- Associated Press - Friday, March 11, 2016

RICHMOND, Va. (AP) - A bitter battle between Democratic Gov. Terry McAuliffe and Republicans over a vacant seat on the Virginia Supreme Court overshadowed much of this year’s General Assembly session. But the GOP-controlled House and Senate were also busy passing dozens of bills that will impact Virginians. Meanwhile, a slew of contentious proposals were defeated amid partisan rancor.

Here’s a look at some of the biggest debates this legislative session:


FANTASY SPORTS: Virginia became the first state in the country to approve a law regulating the online fantasy sports industry and specifying that fantasy sports betting is not “illegal gambling.” The bill, signed by McAuliffe this month, formally legalizes and regulates sites such as FanDuel and DraftKings, requiring them to pay a $50,000 initial registration fee and submit to regular outside audits. Some smaller fantasy sites have said it will force them to stop doing business in Virginia.

SEXUALLY EXPLICIT BOOKS: Virginia could also earn another first-in-the-nation title if McAuliffe signs a bill that would require schools to notify parents if their child is assigned to read a book with sexually explicit content. Lawmakers sent the bill to McAuliffe’s desk earlier this month, but the governor hasn’t said whether he supports it. The legislation - which would also require schools to provide an alternative to the sexually explicit book if the parent objects - has drawn the ire of free-speech groups like the National Coalition Against Censorship. But supporters say parents deserve to know what their kids are being exposed to.

HOSPITAL DEREGULATION: One of the most heavily-lobbied fights this year was over an effort to loosen government oversight of new or expanded health care facilities. GOP lawmakers eventually failed in their push to overhaul the state’s certificate of public need law, which requires medical providers to prove that any proposed new facilities, expansions or major equipment purchases are necessary in a geographic area. The legislation’s failure was a big win for the Virginia Hospital Association, which argued that the measure would hurt small, rural hospitals.

SECRET POLICE NAMES: A push by law enforcement groups to shield the names of police officers from the public failed amid an outcry from open records advocates. The bill was introduced after a court ruled last year that the state must turn over the names and employment dates of thousands of law enforcement officials to The Virginian-Pilot. Supporters said exempting officers’ names from Freedom of Information Act requests is essential to protect their safety, but critics said the bill went too far.
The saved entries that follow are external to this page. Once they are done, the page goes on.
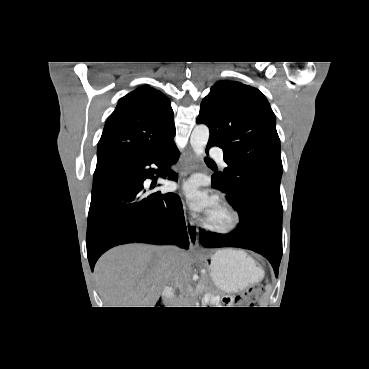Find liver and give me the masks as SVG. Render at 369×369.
Masks as SVG:
<instances>
[{
  "instance_id": "liver-1",
  "label": "liver",
  "mask_w": 369,
  "mask_h": 369,
  "mask_svg": "<svg viewBox=\"0 0 369 369\" xmlns=\"http://www.w3.org/2000/svg\"><path fill=\"white\" fill-rule=\"evenodd\" d=\"M167 247L129 244L106 252L95 266L105 307H154L166 286L180 287L191 274L188 253Z\"/></svg>"
}]
</instances>
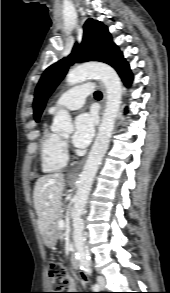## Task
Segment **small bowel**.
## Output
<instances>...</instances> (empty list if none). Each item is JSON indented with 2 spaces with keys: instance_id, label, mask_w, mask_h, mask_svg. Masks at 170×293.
<instances>
[{
  "instance_id": "c3829d8e",
  "label": "small bowel",
  "mask_w": 170,
  "mask_h": 293,
  "mask_svg": "<svg viewBox=\"0 0 170 293\" xmlns=\"http://www.w3.org/2000/svg\"><path fill=\"white\" fill-rule=\"evenodd\" d=\"M82 278H85V275H84V274H82ZM71 284H72L73 286H76V282H75L74 280H71Z\"/></svg>"
}]
</instances>
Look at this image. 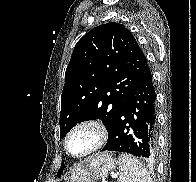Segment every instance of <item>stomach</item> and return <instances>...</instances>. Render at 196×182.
<instances>
[{
  "mask_svg": "<svg viewBox=\"0 0 196 182\" xmlns=\"http://www.w3.org/2000/svg\"><path fill=\"white\" fill-rule=\"evenodd\" d=\"M116 167V161L108 153H98L83 161L77 169L66 178V182H94L105 177Z\"/></svg>",
  "mask_w": 196,
  "mask_h": 182,
  "instance_id": "0dacf381",
  "label": "stomach"
}]
</instances>
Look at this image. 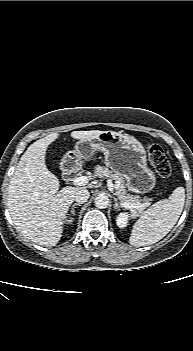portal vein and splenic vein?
<instances>
[{"label": "portal vein and splenic vein", "mask_w": 193, "mask_h": 351, "mask_svg": "<svg viewBox=\"0 0 193 351\" xmlns=\"http://www.w3.org/2000/svg\"><path fill=\"white\" fill-rule=\"evenodd\" d=\"M88 183V178L86 176L75 177L73 179V184L77 186H84ZM107 185L110 191H113L114 185L111 180L107 181ZM123 206L126 208H138L140 205L138 204H131V203H123Z\"/></svg>", "instance_id": "obj_1"}]
</instances>
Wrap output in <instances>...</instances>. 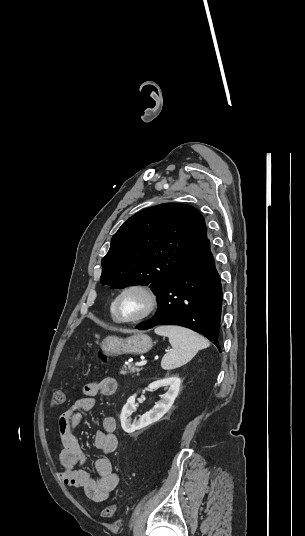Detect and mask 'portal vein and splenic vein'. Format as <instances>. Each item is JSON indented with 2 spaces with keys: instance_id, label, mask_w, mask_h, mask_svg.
Returning <instances> with one entry per match:
<instances>
[{
  "instance_id": "1",
  "label": "portal vein and splenic vein",
  "mask_w": 305,
  "mask_h": 536,
  "mask_svg": "<svg viewBox=\"0 0 305 536\" xmlns=\"http://www.w3.org/2000/svg\"><path fill=\"white\" fill-rule=\"evenodd\" d=\"M144 364H147L146 360H143V362H136L135 366H144Z\"/></svg>"
}]
</instances>
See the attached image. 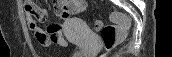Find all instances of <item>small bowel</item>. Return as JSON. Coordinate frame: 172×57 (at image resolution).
<instances>
[{"label":"small bowel","instance_id":"small-bowel-1","mask_svg":"<svg viewBox=\"0 0 172 57\" xmlns=\"http://www.w3.org/2000/svg\"><path fill=\"white\" fill-rule=\"evenodd\" d=\"M28 3L36 6L34 1H24L25 9ZM54 7L56 9V16L62 20V23H51L46 27L38 24V22H44L47 18V12L45 9L39 8L40 13L37 15H30L26 13V21L31 31L34 33L37 41L42 46H51L57 44L63 47L68 45V41L62 36V29L65 28L68 17L72 14H78L84 10L86 1L83 0H56L54 1Z\"/></svg>","mask_w":172,"mask_h":57}]
</instances>
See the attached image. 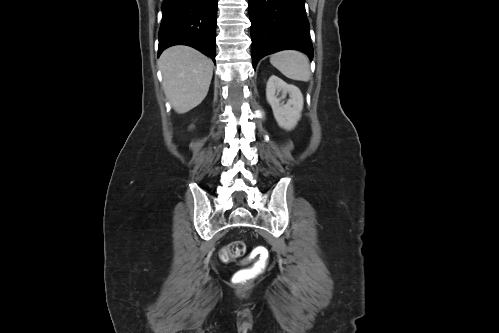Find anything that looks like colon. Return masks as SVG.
<instances>
[{
	"label": "colon",
	"mask_w": 499,
	"mask_h": 333,
	"mask_svg": "<svg viewBox=\"0 0 499 333\" xmlns=\"http://www.w3.org/2000/svg\"><path fill=\"white\" fill-rule=\"evenodd\" d=\"M245 244L242 241H233L222 248L220 258L224 262H228L234 258L241 257L245 253ZM252 258H257L255 264L248 269L238 272L235 276V282L242 285L247 280L258 276L264 269L266 260L268 258V251L265 248L256 249L250 258L243 261V264L249 263Z\"/></svg>",
	"instance_id": "5ec220e1"
}]
</instances>
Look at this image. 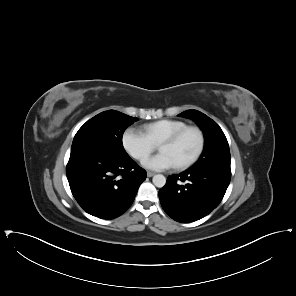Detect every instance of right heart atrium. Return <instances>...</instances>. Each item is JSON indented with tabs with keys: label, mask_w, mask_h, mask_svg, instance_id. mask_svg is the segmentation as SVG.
I'll list each match as a JSON object with an SVG mask.
<instances>
[{
	"label": "right heart atrium",
	"mask_w": 296,
	"mask_h": 296,
	"mask_svg": "<svg viewBox=\"0 0 296 296\" xmlns=\"http://www.w3.org/2000/svg\"><path fill=\"white\" fill-rule=\"evenodd\" d=\"M123 144L127 152L134 158L144 160L157 148L147 134L139 130L130 129L123 137Z\"/></svg>",
	"instance_id": "d8ad5b80"
}]
</instances>
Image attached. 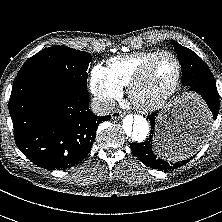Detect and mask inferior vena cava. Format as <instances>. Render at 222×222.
<instances>
[{
	"label": "inferior vena cava",
	"instance_id": "1",
	"mask_svg": "<svg viewBox=\"0 0 222 222\" xmlns=\"http://www.w3.org/2000/svg\"><path fill=\"white\" fill-rule=\"evenodd\" d=\"M115 108V102L113 100H93L91 103V109L96 115H108Z\"/></svg>",
	"mask_w": 222,
	"mask_h": 222
}]
</instances>
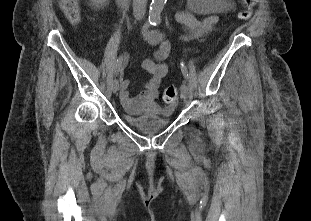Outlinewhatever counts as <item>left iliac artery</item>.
<instances>
[{
  "label": "left iliac artery",
  "mask_w": 311,
  "mask_h": 221,
  "mask_svg": "<svg viewBox=\"0 0 311 221\" xmlns=\"http://www.w3.org/2000/svg\"><path fill=\"white\" fill-rule=\"evenodd\" d=\"M158 24H160V20L159 19L154 21V25H158ZM181 71H182L184 77L187 79L188 78V72H187V68H186V66L184 65L183 62H181Z\"/></svg>",
  "instance_id": "left-iliac-artery-1"
}]
</instances>
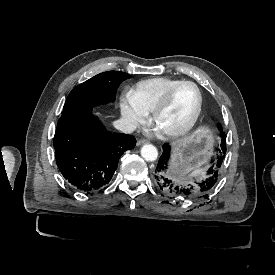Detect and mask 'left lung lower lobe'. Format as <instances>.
<instances>
[{
    "label": "left lung lower lobe",
    "mask_w": 275,
    "mask_h": 275,
    "mask_svg": "<svg viewBox=\"0 0 275 275\" xmlns=\"http://www.w3.org/2000/svg\"><path fill=\"white\" fill-rule=\"evenodd\" d=\"M226 152V148L224 153ZM170 160L169 144H164L163 153L159 158L157 167L154 172L155 183L157 187L170 198L172 197H197L200 195L207 196V193L215 186L219 180L218 168L220 167L223 156L220 157L216 166H211L206 175L201 179H186L177 181L170 177L168 172ZM207 198V197H206Z\"/></svg>",
    "instance_id": "1"
}]
</instances>
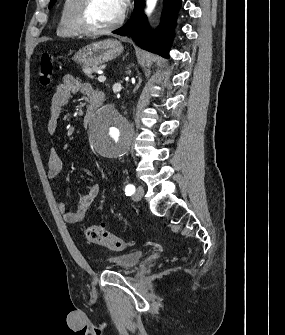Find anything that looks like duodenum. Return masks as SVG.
Masks as SVG:
<instances>
[{
  "label": "duodenum",
  "mask_w": 285,
  "mask_h": 335,
  "mask_svg": "<svg viewBox=\"0 0 285 335\" xmlns=\"http://www.w3.org/2000/svg\"><path fill=\"white\" fill-rule=\"evenodd\" d=\"M102 103V100H92L85 112L84 118H83V124L84 126H87L91 119L94 117L96 111L98 110V108L100 107Z\"/></svg>",
  "instance_id": "obj_1"
}]
</instances>
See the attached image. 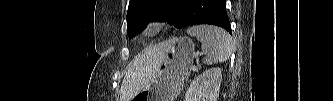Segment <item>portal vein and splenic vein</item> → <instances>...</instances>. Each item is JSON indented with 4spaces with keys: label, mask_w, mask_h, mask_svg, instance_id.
<instances>
[{
    "label": "portal vein and splenic vein",
    "mask_w": 333,
    "mask_h": 101,
    "mask_svg": "<svg viewBox=\"0 0 333 101\" xmlns=\"http://www.w3.org/2000/svg\"><path fill=\"white\" fill-rule=\"evenodd\" d=\"M199 55H202V53H200ZM191 69H192L193 71H197V67H196L195 65H192Z\"/></svg>",
    "instance_id": "obj_1"
}]
</instances>
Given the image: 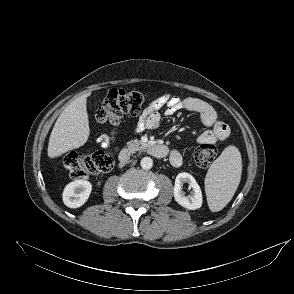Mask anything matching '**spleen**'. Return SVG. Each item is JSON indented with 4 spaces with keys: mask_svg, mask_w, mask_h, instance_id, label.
I'll list each match as a JSON object with an SVG mask.
<instances>
[{
    "mask_svg": "<svg viewBox=\"0 0 294 294\" xmlns=\"http://www.w3.org/2000/svg\"><path fill=\"white\" fill-rule=\"evenodd\" d=\"M241 172V154L235 146H228L206 174L205 190L211 211H220L230 202L240 183Z\"/></svg>",
    "mask_w": 294,
    "mask_h": 294,
    "instance_id": "spleen-1",
    "label": "spleen"
}]
</instances>
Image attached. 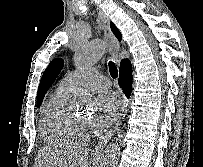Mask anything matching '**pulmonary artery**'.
I'll return each instance as SVG.
<instances>
[{
  "label": "pulmonary artery",
  "mask_w": 203,
  "mask_h": 167,
  "mask_svg": "<svg viewBox=\"0 0 203 167\" xmlns=\"http://www.w3.org/2000/svg\"><path fill=\"white\" fill-rule=\"evenodd\" d=\"M67 87L83 85L91 90L107 89L110 81L94 68H86L79 71L67 73L61 81Z\"/></svg>",
  "instance_id": "e3ab8cb5"
}]
</instances>
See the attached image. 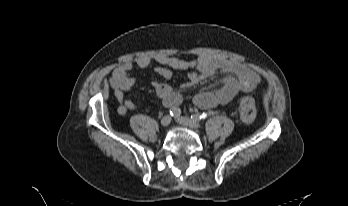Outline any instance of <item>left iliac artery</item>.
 Segmentation results:
<instances>
[{
	"label": "left iliac artery",
	"instance_id": "left-iliac-artery-1",
	"mask_svg": "<svg viewBox=\"0 0 348 206\" xmlns=\"http://www.w3.org/2000/svg\"><path fill=\"white\" fill-rule=\"evenodd\" d=\"M220 113H223V110H220ZM211 113H209L210 115ZM216 116H219V113H216ZM207 118V113H194L193 115H191V119L193 121H202L205 120Z\"/></svg>",
	"mask_w": 348,
	"mask_h": 206
}]
</instances>
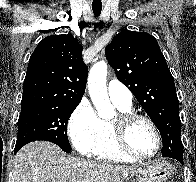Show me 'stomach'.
Masks as SVG:
<instances>
[{"label":"stomach","mask_w":196,"mask_h":182,"mask_svg":"<svg viewBox=\"0 0 196 182\" xmlns=\"http://www.w3.org/2000/svg\"><path fill=\"white\" fill-rule=\"evenodd\" d=\"M173 172L172 165L157 160L135 171L125 182H166Z\"/></svg>","instance_id":"1"}]
</instances>
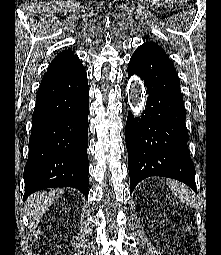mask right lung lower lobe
<instances>
[{"mask_svg":"<svg viewBox=\"0 0 221 255\" xmlns=\"http://www.w3.org/2000/svg\"><path fill=\"white\" fill-rule=\"evenodd\" d=\"M89 86L76 56L46 72L32 116L25 200L50 187H74L88 197Z\"/></svg>","mask_w":221,"mask_h":255,"instance_id":"obj_1","label":"right lung lower lobe"}]
</instances>
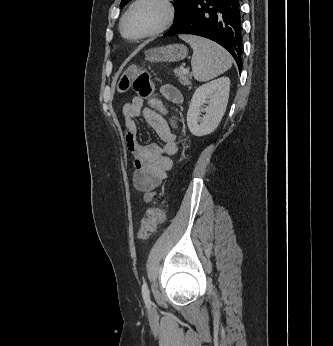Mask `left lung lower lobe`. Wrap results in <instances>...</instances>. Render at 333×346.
<instances>
[{
  "label": "left lung lower lobe",
  "mask_w": 333,
  "mask_h": 346,
  "mask_svg": "<svg viewBox=\"0 0 333 346\" xmlns=\"http://www.w3.org/2000/svg\"><path fill=\"white\" fill-rule=\"evenodd\" d=\"M192 34L223 46L242 68L240 0H193L185 16L164 35Z\"/></svg>",
  "instance_id": "1"
}]
</instances>
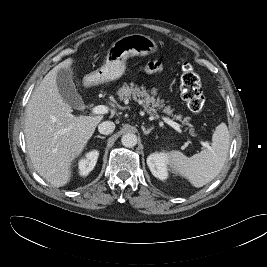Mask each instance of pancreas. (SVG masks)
Segmentation results:
<instances>
[{
  "label": "pancreas",
  "mask_w": 267,
  "mask_h": 267,
  "mask_svg": "<svg viewBox=\"0 0 267 267\" xmlns=\"http://www.w3.org/2000/svg\"><path fill=\"white\" fill-rule=\"evenodd\" d=\"M117 95L120 100L126 101L133 99L137 101L149 114H156L157 110H163L164 113L173 115V110L170 106H165L164 100L160 99L159 97L155 98V90L149 92L143 86H134V84L129 86L128 84H124L118 89ZM175 118L179 121H182V123L189 125L188 118H184L182 120L181 115H175Z\"/></svg>",
  "instance_id": "cf45deb5"
}]
</instances>
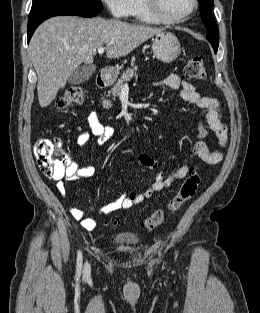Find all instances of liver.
Listing matches in <instances>:
<instances>
[{
    "label": "liver",
    "mask_w": 260,
    "mask_h": 313,
    "mask_svg": "<svg viewBox=\"0 0 260 313\" xmlns=\"http://www.w3.org/2000/svg\"><path fill=\"white\" fill-rule=\"evenodd\" d=\"M163 31L101 17L58 16L43 22L28 49L38 77L40 106L47 107L55 99L81 63L92 65L99 47L106 45L107 58H120Z\"/></svg>",
    "instance_id": "liver-1"
}]
</instances>
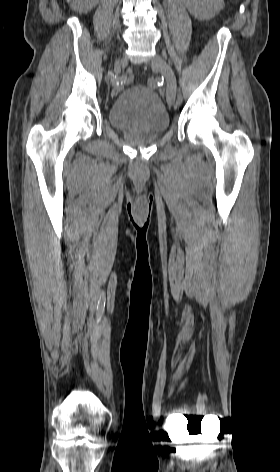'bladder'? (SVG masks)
I'll return each mask as SVG.
<instances>
[{"mask_svg":"<svg viewBox=\"0 0 280 472\" xmlns=\"http://www.w3.org/2000/svg\"><path fill=\"white\" fill-rule=\"evenodd\" d=\"M111 125L124 131L162 133L169 126V114L153 90L133 85L123 90L108 111Z\"/></svg>","mask_w":280,"mask_h":472,"instance_id":"1","label":"bladder"}]
</instances>
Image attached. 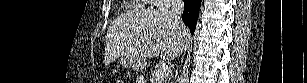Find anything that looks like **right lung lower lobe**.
Returning <instances> with one entry per match:
<instances>
[{"instance_id":"obj_1","label":"right lung lower lobe","mask_w":307,"mask_h":83,"mask_svg":"<svg viewBox=\"0 0 307 83\" xmlns=\"http://www.w3.org/2000/svg\"><path fill=\"white\" fill-rule=\"evenodd\" d=\"M201 0H184V12L182 20L189 27L190 32L194 34L196 22L199 16V7Z\"/></svg>"}]
</instances>
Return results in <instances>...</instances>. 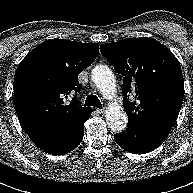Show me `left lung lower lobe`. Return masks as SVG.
Segmentation results:
<instances>
[{
	"label": "left lung lower lobe",
	"mask_w": 193,
	"mask_h": 193,
	"mask_svg": "<svg viewBox=\"0 0 193 193\" xmlns=\"http://www.w3.org/2000/svg\"><path fill=\"white\" fill-rule=\"evenodd\" d=\"M172 127L160 122L127 124V129L115 134L114 139L126 151L144 154L156 149L168 137Z\"/></svg>",
	"instance_id": "obj_1"
}]
</instances>
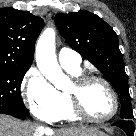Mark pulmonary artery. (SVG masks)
<instances>
[{"mask_svg": "<svg viewBox=\"0 0 136 136\" xmlns=\"http://www.w3.org/2000/svg\"><path fill=\"white\" fill-rule=\"evenodd\" d=\"M58 60L62 67L74 70L80 69L81 57L80 55L69 48H62L58 52Z\"/></svg>", "mask_w": 136, "mask_h": 136, "instance_id": "1", "label": "pulmonary artery"}]
</instances>
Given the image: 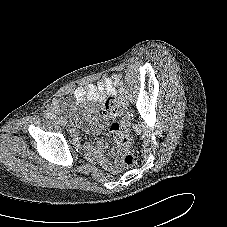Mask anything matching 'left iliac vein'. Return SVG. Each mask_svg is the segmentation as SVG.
<instances>
[{"label":"left iliac vein","instance_id":"left-iliac-vein-1","mask_svg":"<svg viewBox=\"0 0 227 227\" xmlns=\"http://www.w3.org/2000/svg\"><path fill=\"white\" fill-rule=\"evenodd\" d=\"M120 100L124 107H127L129 105V102L127 101V99L124 96H121Z\"/></svg>","mask_w":227,"mask_h":227}]
</instances>
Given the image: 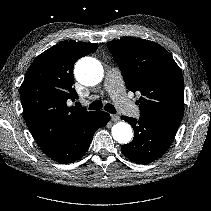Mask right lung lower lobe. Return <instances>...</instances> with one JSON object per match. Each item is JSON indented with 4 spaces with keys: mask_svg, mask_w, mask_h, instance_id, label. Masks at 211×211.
<instances>
[{
    "mask_svg": "<svg viewBox=\"0 0 211 211\" xmlns=\"http://www.w3.org/2000/svg\"><path fill=\"white\" fill-rule=\"evenodd\" d=\"M109 120L108 113L94 111L80 120L65 139L46 154L59 163L74 162L85 154L97 129L104 127Z\"/></svg>",
    "mask_w": 211,
    "mask_h": 211,
    "instance_id": "obj_1",
    "label": "right lung lower lobe"
}]
</instances>
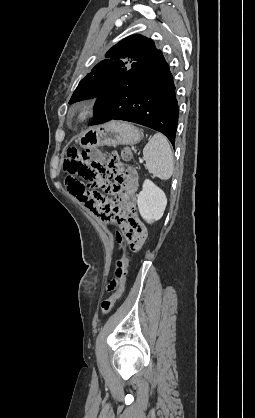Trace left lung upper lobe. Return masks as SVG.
<instances>
[{
	"label": "left lung upper lobe",
	"mask_w": 255,
	"mask_h": 418,
	"mask_svg": "<svg viewBox=\"0 0 255 418\" xmlns=\"http://www.w3.org/2000/svg\"><path fill=\"white\" fill-rule=\"evenodd\" d=\"M157 51L154 42L135 34L121 40L80 82L69 103L100 97L113 87L125 73Z\"/></svg>",
	"instance_id": "obj_1"
}]
</instances>
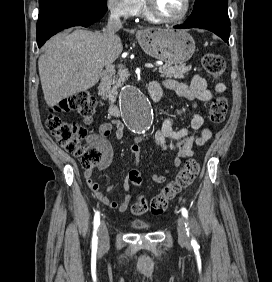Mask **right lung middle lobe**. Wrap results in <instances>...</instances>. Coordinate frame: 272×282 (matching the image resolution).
<instances>
[{"label":"right lung middle lobe","mask_w":272,"mask_h":282,"mask_svg":"<svg viewBox=\"0 0 272 282\" xmlns=\"http://www.w3.org/2000/svg\"><path fill=\"white\" fill-rule=\"evenodd\" d=\"M61 1H82V2H92V3L107 5V0H39V6L40 8H42L48 4L61 2Z\"/></svg>","instance_id":"obj_1"}]
</instances>
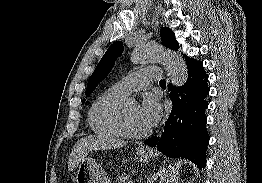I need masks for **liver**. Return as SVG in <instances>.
<instances>
[{"instance_id":"liver-1","label":"liver","mask_w":262,"mask_h":183,"mask_svg":"<svg viewBox=\"0 0 262 183\" xmlns=\"http://www.w3.org/2000/svg\"><path fill=\"white\" fill-rule=\"evenodd\" d=\"M127 144L126 141L110 136L93 135L79 139L74 145L68 160V170L73 171L92 150L120 148Z\"/></svg>"}]
</instances>
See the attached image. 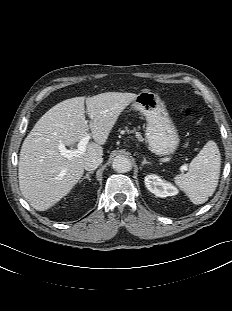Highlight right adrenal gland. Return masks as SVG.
<instances>
[{
    "mask_svg": "<svg viewBox=\"0 0 232 311\" xmlns=\"http://www.w3.org/2000/svg\"><path fill=\"white\" fill-rule=\"evenodd\" d=\"M93 173L94 171L87 172L86 175L79 182L81 183L85 179H88V181L90 182L91 181L90 174H93Z\"/></svg>",
    "mask_w": 232,
    "mask_h": 311,
    "instance_id": "2a0ac1e0",
    "label": "right adrenal gland"
}]
</instances>
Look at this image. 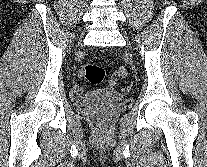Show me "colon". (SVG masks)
Wrapping results in <instances>:
<instances>
[{
	"label": "colon",
	"instance_id": "obj_1",
	"mask_svg": "<svg viewBox=\"0 0 207 167\" xmlns=\"http://www.w3.org/2000/svg\"><path fill=\"white\" fill-rule=\"evenodd\" d=\"M80 77L87 80L92 84H99L103 81L105 71L102 67L95 64H86L79 72ZM128 75L126 68H119L109 79L111 86L118 83L119 80L125 78Z\"/></svg>",
	"mask_w": 207,
	"mask_h": 167
}]
</instances>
ELECTRIC CHAIR: Virginia’s lack of lethal injection drugs for an upcoming execution has helped propel a bill that would allow the state to force inmates to die in the electric chair. Condemned inmates are currently given a choice between lethal injection and electrocution. But under the measure, which was sent to the governor this week, the state could use the electric chair if it can’t find lethal injection drugs. It’s unclear whether McAuliffe will sign the bill. If he vetoes it, supporters likely don’t have enough votes in the Senate to overturn his veto. Meanwhile, convicted murder Ricky Gray’s execution, which had been set for March 16, has been put on hold until the U.S. Supreme Court decides whether to review his case.